Grey's Anatomy is on at 9:30 tonight. Thursday the 9th.


----------



## KathyBrowncoat (Feb 10, 2006)

NNNNNNNNNOOOOOOOOooooooooooooo! They can't do that to me! I have plans tonight... and on the half hour...???? 

I don't suppose I"m lucky and it is a rerun????


----------



## Rob Helmerichs (Oct 17, 2000)

It's a rerun of the Superbowl episode.


----------



## WMMHOME (Oct 12, 2001)

'They can't do that to me! I have plans tonight"
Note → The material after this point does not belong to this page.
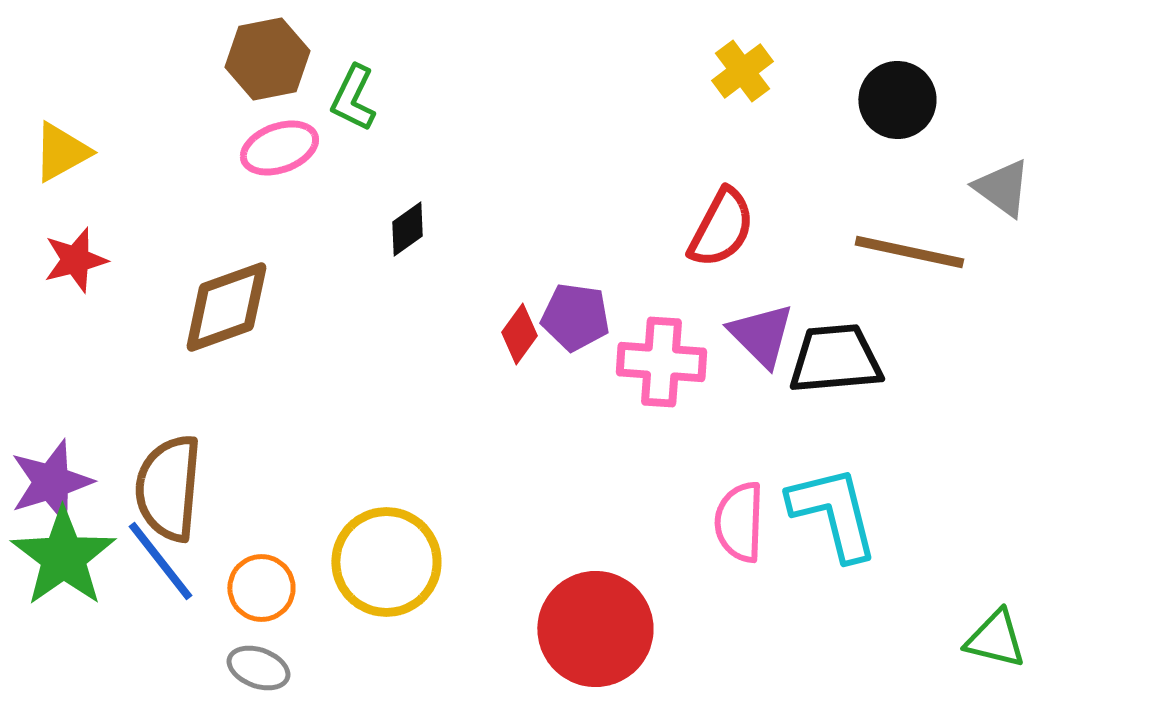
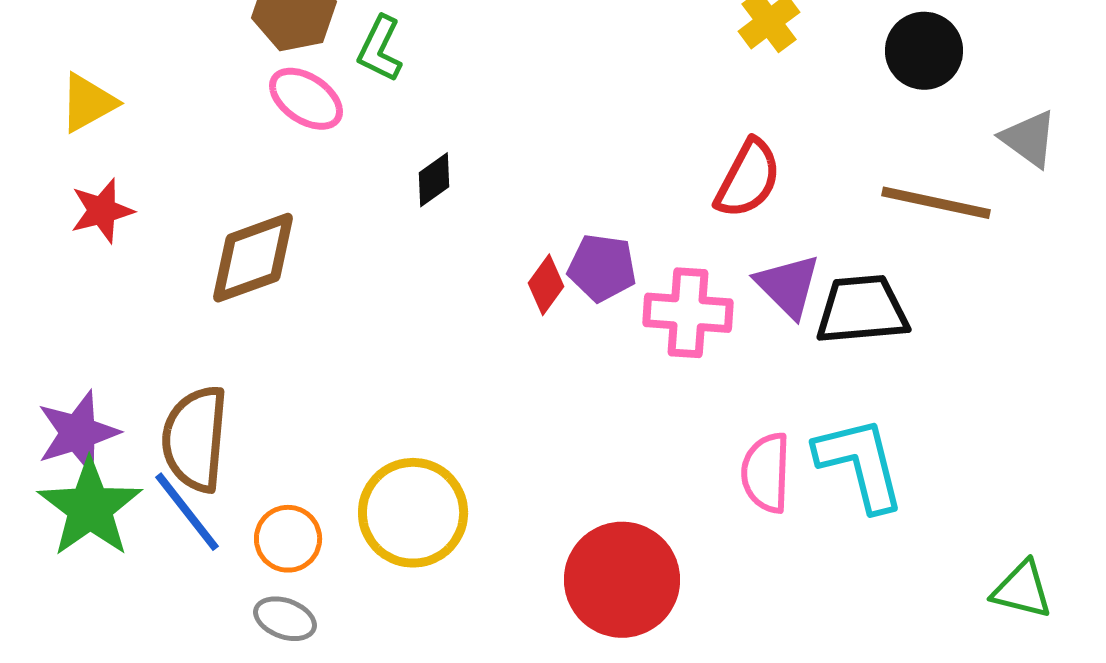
pink ellipse: (279, 148) -> (306, 99), turned 54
UMMMM - That's why we have TIVO!


----------



## flutieman07 (Feb 13, 2006)

KathyBrowncoat said:


> NNNNNNNNNOOOOOOOOooooooooooooo! They can't do that to me! I have plans tonight... and on the half hour...????
> 
> I don't suppose I"m lucky and it is a rerun????


Are you new to the concept of Tivo?


----------



## sieglinde (Aug 11, 2002)

Maybe he has one tuner.


----------



## KathyBrowncoat (Feb 10, 2006)

Yes I'm new to Tivo... and I check the boards from work and knew I wouldn't be near my tivo again before it aired... making me grateful it turned out to be a rerun... (and I should figure out if I'm in the land of one tuner or two...)


----------



## willbhome (Aug 28, 2002)

Kathy, the basic difference is, if it's DirecTV w/Tivo, it's two tuners; if stand-alone, it's one.
My understanding, anyway.


----------



## KathyBrowncoat (Feb 10, 2006)

Thanks willbhome, that means, as I suspected, I live in the land of one tuner... which is a bummer cuz two tuners was sounding cool!


----------